Le chantier progresse conformément au calendrier, visant une ouverture prévue pour la fin du premier trimestre 2027. Situés route de Châteaurenault, deux bâtiments émergent : l’un abritera une pension de famille, l’autre, une résidence sociale. Actuellement, les ouvriers installent les huisseries et les menuiseries, tandis que les façades prennent forme. Dans les alentours, des poules et des coqs animent le cadre rural.
Ces bâtiments, conçus par Bouygues et soutenus par Adoma et Linkcity à travers un processus de vente en l'état futur d'achèvement, représentent une avancée significative dans la lutte contre la précarité. Adoma, leader en France du logement et de l'hébergement accompagnés pour les personnes en difficulté, étend ainsi son réseau au Loir-et-Cher, jusqu'alors sans structure dédiée.
« S’installer ici était opportun »
« S’installer ici était opportun. Nous partons de zéro, c’est une page blanche et un vrai challenge », déclare Laure-Marie Sokeng-Minière, directrice territoriale adjointe d’Adoma basée à Orléans. Le projet inclura 74 logements dans la résidence sociale ainsi que 30 dans la pension de famille, allant de T1 à T1 prime, de 18 à 31 m². Chacun des résidents bénéficiera d’un accompagnement personnalisé.
À la résidence sociale, un responsable, ainsi qu’un agent d’accueil seront présents pour encadrer les locataires, tous titulaires d’un bail. Les aides extérieures viendront compléter cette structure. Ces espaces permettront aux personnes de prendre le temps de se poser tout en participant à un dispositif d’insertion d’une durée d’un an, renouvelable. « L’objectif est de les guider vers un logement autonome, telle une passerelle », ajoute la directrice. L’accès au programme sera soumis à la vérification d’un minimum de ressources pour couvrir la redevance.
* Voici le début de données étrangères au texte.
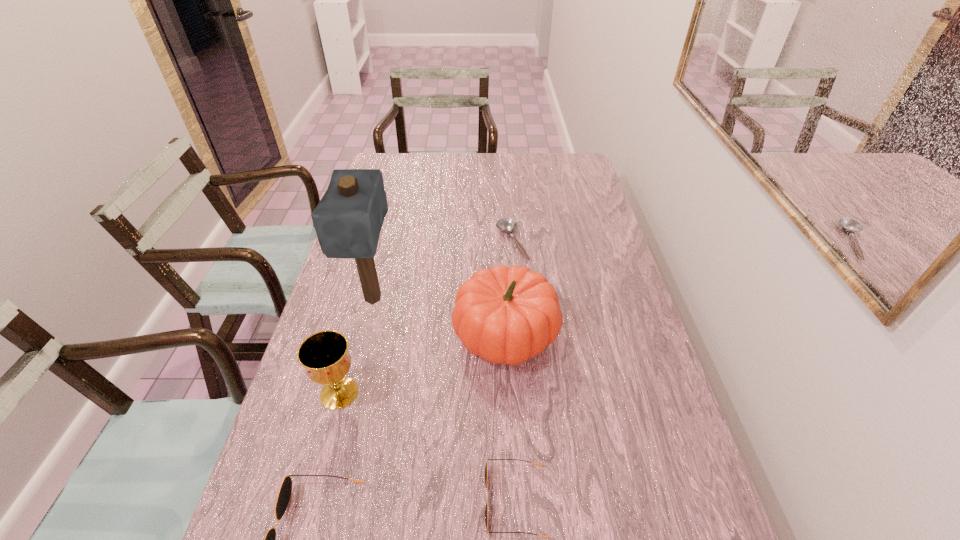 Where is `blank area at the right edge`? blank area at the right edge is located at coordinates point(679,478).

Locate an element on the screen. The width and height of the screenshot is (960, 540). blank region between the chalice and the farthest object is located at coordinates (425, 318).

You are a GUI agent. You are given a task and a screenshot of the screen. Output one action in this format:
    pyautogui.click(x=<x>, y=<y>)
    Task: Click on the free space between the farthest object and the right sunglasses
    Image resolution: width=960 pixels, height=540 pixels.
    Given the screenshot: What is the action you would take?
    pyautogui.click(x=514, y=372)

This screenshot has width=960, height=540. What are the coordinates of `free area in between the farthest object and the chalice` in the screenshot? It's located at (425, 318).

The width and height of the screenshot is (960, 540). Find the location of `unoccupied area between the chalice and the pumpkin`. unoccupied area between the chalice and the pumpkin is located at coordinates (422, 363).

Image resolution: width=960 pixels, height=540 pixels. I want to click on blank region between the chalice and the pumpkin, so click(422, 363).

Identify the location of free spot between the shortest object and the mallet. (443, 271).

Select which object is the fourth closest to the tallest object. Please provide its 2D coordinates. Your answer should be formatted as a tuple, i.e. [(x, y)], where the tuple contains the x and y coordinates of a point satisfying the conditions above.

[(284, 495)]

Where is `object that is the third closest to the mallet`? The width and height of the screenshot is (960, 540). object that is the third closest to the mallet is located at coordinates (508, 225).

Locate an element on the screen. Image resolution: width=960 pixels, height=540 pixels. free space that satisfies the following two spatial constraints: 1. on the back side of the ladle; 2. on the left side of the chalice is located at coordinates (379, 242). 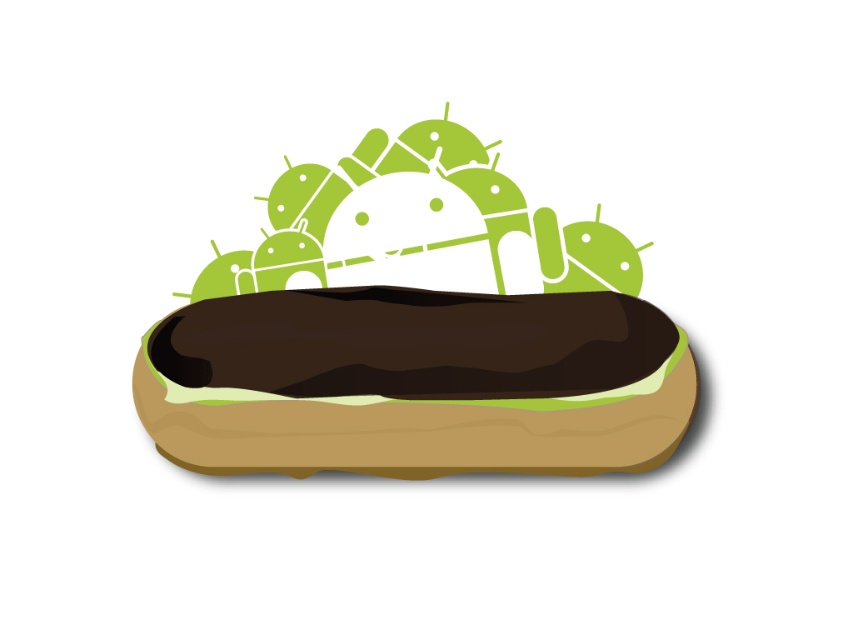 You are looking at the donut with two points marked on it. Which point is closer to you, point (161,422) or point (370,180)?

Point (161,422) is closer to the viewer than point (370,180).

You are a food delivery robot with a height requirement of 10 cm. You need to carry both the brown matte hot dog at center and the green matte androids at upper center in your compartment. The compartment has a height limit of 10 cm. Can both items fit vertically without exceeding the height limit?

The brown matte hot dog at center is shorter than the green matte androids at upper center. Since the compartment has a height limit of 10 cm, we need to check the height of the taller item. If the green matte androids at upper center are taller than 10 cm, then they won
Les candidats seront dirigés par le Service intégré d’accueil et d’orientation du Loir-et-Cher (SIAO 41), souvent des personnes sortant de CHRS ou d’hébergement d’urgence, souffrant d’endettement ou de problèmes psychiques. Les partenaires financiers incluent l'État, la Ville de Blois, Agglopolys et Action Logement.
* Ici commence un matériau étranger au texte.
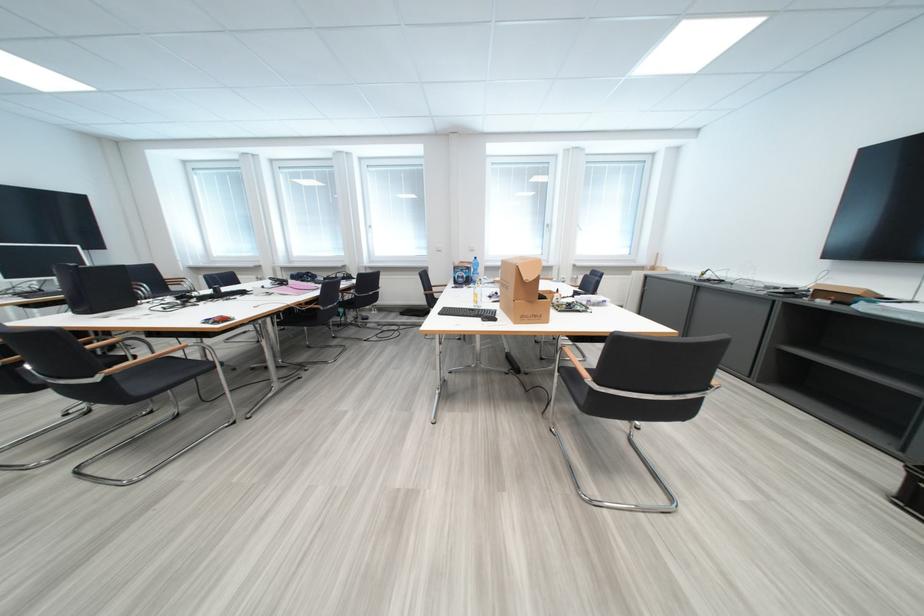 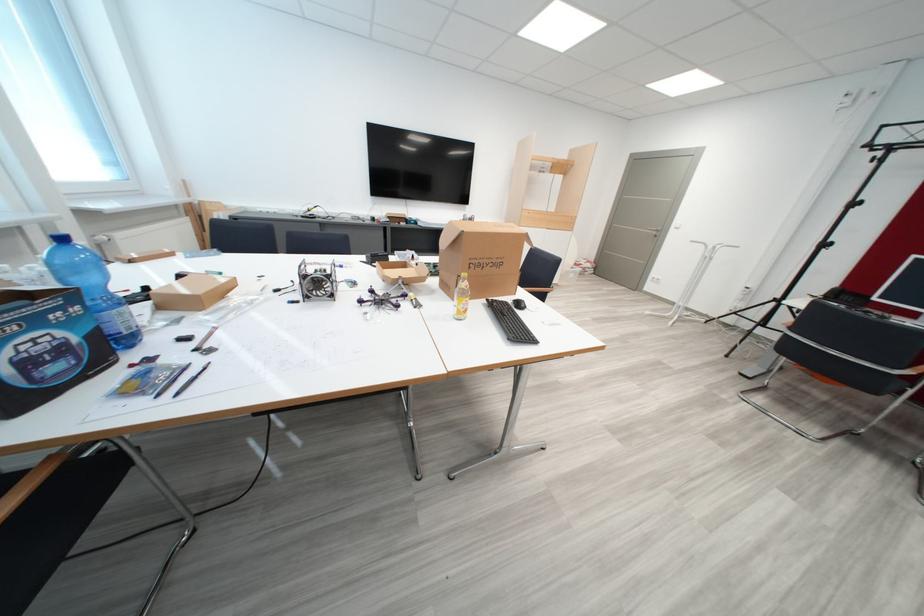 Find the pixel in the second image that matches the point at 472,273 in the first image.

(46, 323)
Premiers locataires au printemps 2027
La pension de famille, quant à elle, ne prévoit pas de limitation dans l’occupation, mais apportera une attention particulière aux hommes et aux femmes accueillis, sans couples. Dans des structures de gestion similaires, la moyenne d'âge des occupants dépasse les 59 ans, majoritairement des hommes. Le SIAO gérera également la liste d'attente, en rencontrant chaque candidat pour s’assurer de l’accord sur le projet.
« À Blois, il y a un besoin évident de résidences sociales. Les élus ont bien accueilli ce projet », confirme encore Laure-Marie Sokeng-Minière. Les premiers résidents devraient arriver dès la fin du premier trimestre 2027, un projet dont le coût s’élève à 8,2 millions d'euros. Cette initiative marque un tournant dans l'engagement d'Adoma envers des solutions de logement accessibles.